• _What this task involves_:
Copy out precisely the lines of the material that follows, beginning with the line containing "JOIN US ON SOCIAL MEDIA" and ending with its last line; exclude pictures.

• _Entries supplied_:
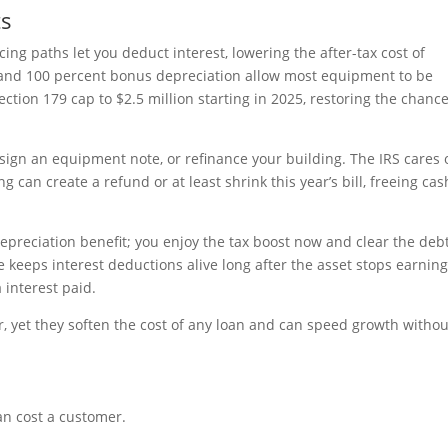
ts
cing paths let you deduct interest, lowering the after-tax cost of
and 100 percent bonus depreciation allow most equipment to be
tion 179 cap to $2.5 million starting in 2025, restoring the chance
sign an equipment note, or refinance your building. The IRS cares 
g can create a refund or at least shrink this year’s bill, freeing cas
depreciation benefit; you enjoy the tax boost now and clear the deb
 keeps interest deductions alive long after the asset stops earning
a interest paid.
, yet they soften the cost of any loan and can speed growth withou
an cost a customer.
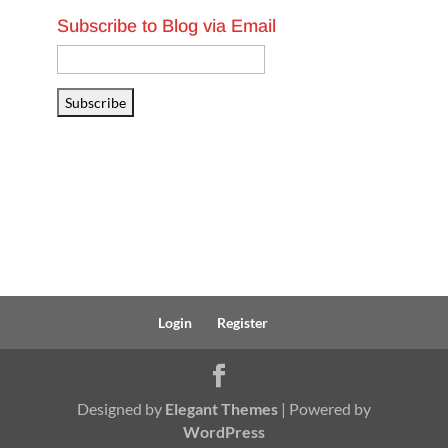
Subscribe to Blog via Email
Email
Address
Subscribe
Login
Register
Designed by
Elegant Themes
| Powered by
WordPress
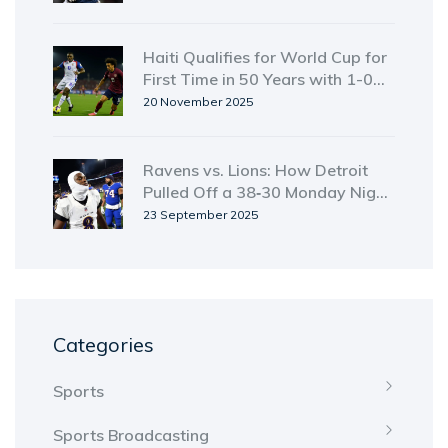
Haiti Qualifies for World Cup for
First Time in 50 Years with 1-0
Win Over Costa Rica
20 November 2025
Ravens vs. Lions: How Detroit
Pulled Off a 38‑30 Monday Night
Upset
23 September 2025
Categories
Sports
Sports Broadcasting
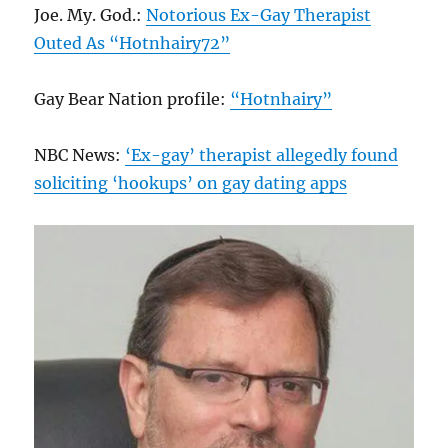
Joe. My. God.:
Notorious Ex-Gay Therapist
Outed As “Hotnhairy72”
Gay Bear Nation profile:
“Hotnhairy”
NBC News:
‘Ex-gay’ therapist allegedly found
soliciting ‘hookups’ on gay dating apps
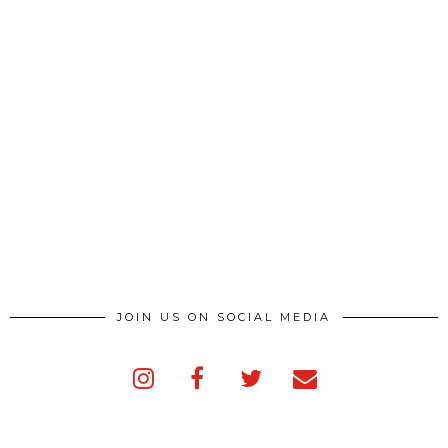
JOIN US ON SOCIAL MEDIA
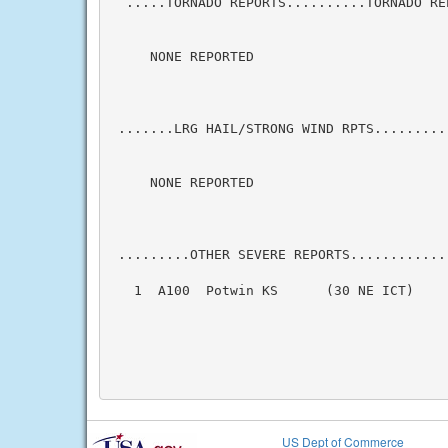
  .....TORNADO REPORTS..........TORNADO RE
     NONE REPORTED

 .......LRG HAIL/STRONG WIND RPTS.........
     NONE REPORTED

 .........OTHER SEVERE REPORTS............
   1  A100  Potwin KS      (30 NE ICT)    
                                          
US Dept of Commerce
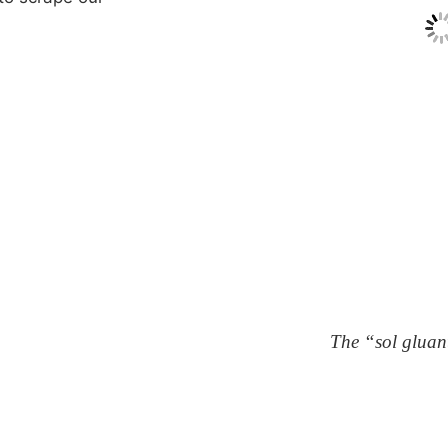
The “sol gluan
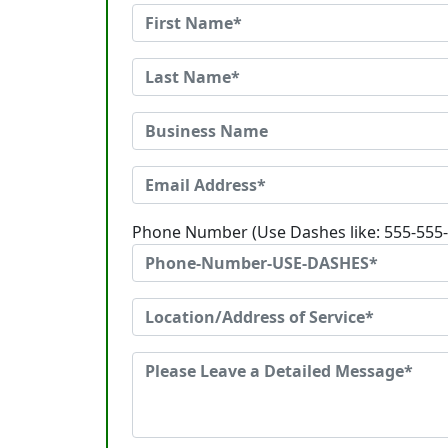
Phone Number (Use Dashes like: 555-555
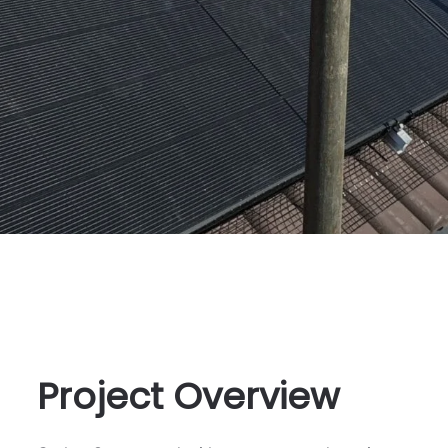
Project Overview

• _Result for this exercise_:
JOIN US ON SOCIAL MEDIA
  .....TORNADO REPORTS..........TORNADO RE
     NONE REPORTED

 .......LRG HAIL/STRONG WIND RPTS.........
     NONE REPORTED

 .........OTHER SEVERE REPORTS............
   1  A100  Potwin KS      (30 NE ICT)    
                                          
US Dept of Commerce
The “sol gluan
Phone Number (Use Dashes like: 555-555
Project Overview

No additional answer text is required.